Massey CEO Blankenship On Mine Disaster: No Regrets

Massey CEO Blankenship On Mine Disaster: No Regrets

Don Blankenship, whose Upper Big Branch coal mine had been cited hundreds of times for safety violations before it blew up in April killing 29 workers, came to the National Press Club on Thursday to face the Washington press corps -- but not in order to express contrition.

Oh, no. There was none of that.

Instead, the Massey Energy CEO, widely considered to be the most arrogant and dangerous man in a dangerous and dying industry, lectured the assembled throng about global poverty, preventable disease, the national debt, highway deaths, physics, the relationship between facts and happiness -- and oh, yes, the need for the federal government to get off his back.
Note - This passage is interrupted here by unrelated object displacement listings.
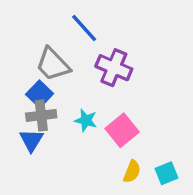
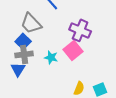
purple cross: (114, 68) -> (80, 30), moved
pink square: (122, 130) -> (73, 50), moved

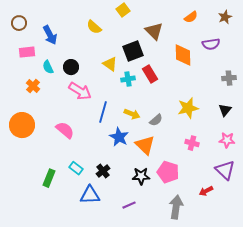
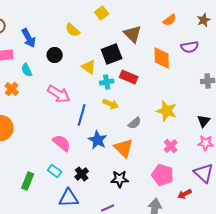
black circle: (71, 67) -> (55, 55), moved
red rectangle: (150, 74) -> (129, 77), turned -36
yellow star: (188, 108) -> (167, 111), turned 30
black triangle: (225, 110) -> (204, 121), moved
yellow arrow: (132, 114) -> (111, 104), moved
pink semicircle: (65, 130) -> (62, 143), moved
pink cross: (192, 143) -> (171, 146), turned 32
pink pentagon: (168, 172) -> (163, 175), moved

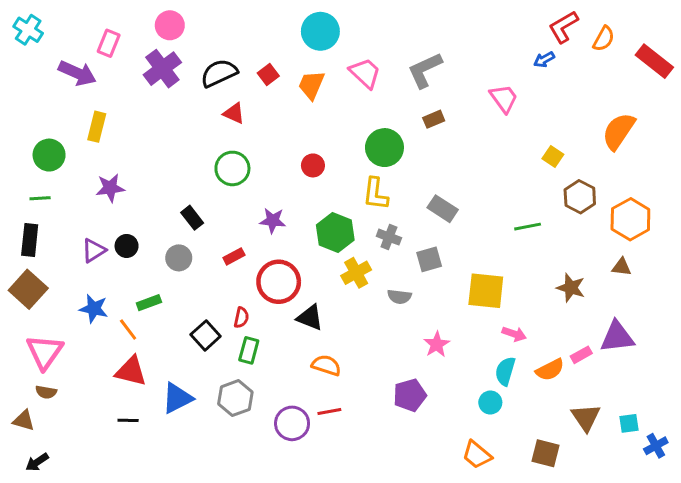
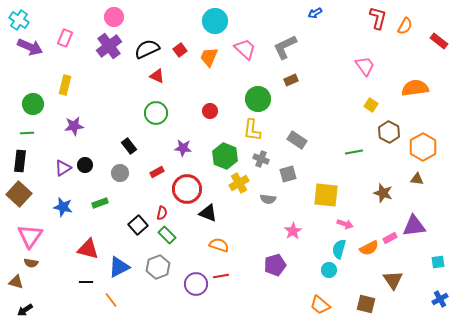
red L-shape: (563, 27) -> (378, 18), turned 135
pink rectangle: (109, 43) -> (65, 38), moved
blue arrow: (544, 60) -> (315, 13), moved
red rectangle: (654, 61) -> (439, 41), size x0.7
purple arrow: (77, 73) -> (30, 47), moved
pink trapezoid: (504, 98) -> (365, 66), moved
orange semicircle: (619, 131) -> (415, 88), turned 48
orange line: (128, 329) -> (111, 300), moved
green rectangle: (249, 350) -> (167, 235), turned -60
cyan square: (629, 423) -> (438, 262), moved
In hindsight, is there nothing Blankenship would have done differently before the worst mine disaster in 40 years? No.

Well, maybe one thing.

"What I could have done is be more like I normally am, and sued MSHA [the federal Mine Safety and Health Administration] the first time they turned off a scrubber, instead of waiting until they turned off 43," Blankenship said.

In what he insisted at the time was not an act of retaliation, Blankenship sued MSHA last month for disapproving the use of scrubbers to take coal dust out of the air.

Blankenship said hesitating wasn't like him. But, he acknowledged, such lawsuits "get you a terrible reputation of being unreasonable."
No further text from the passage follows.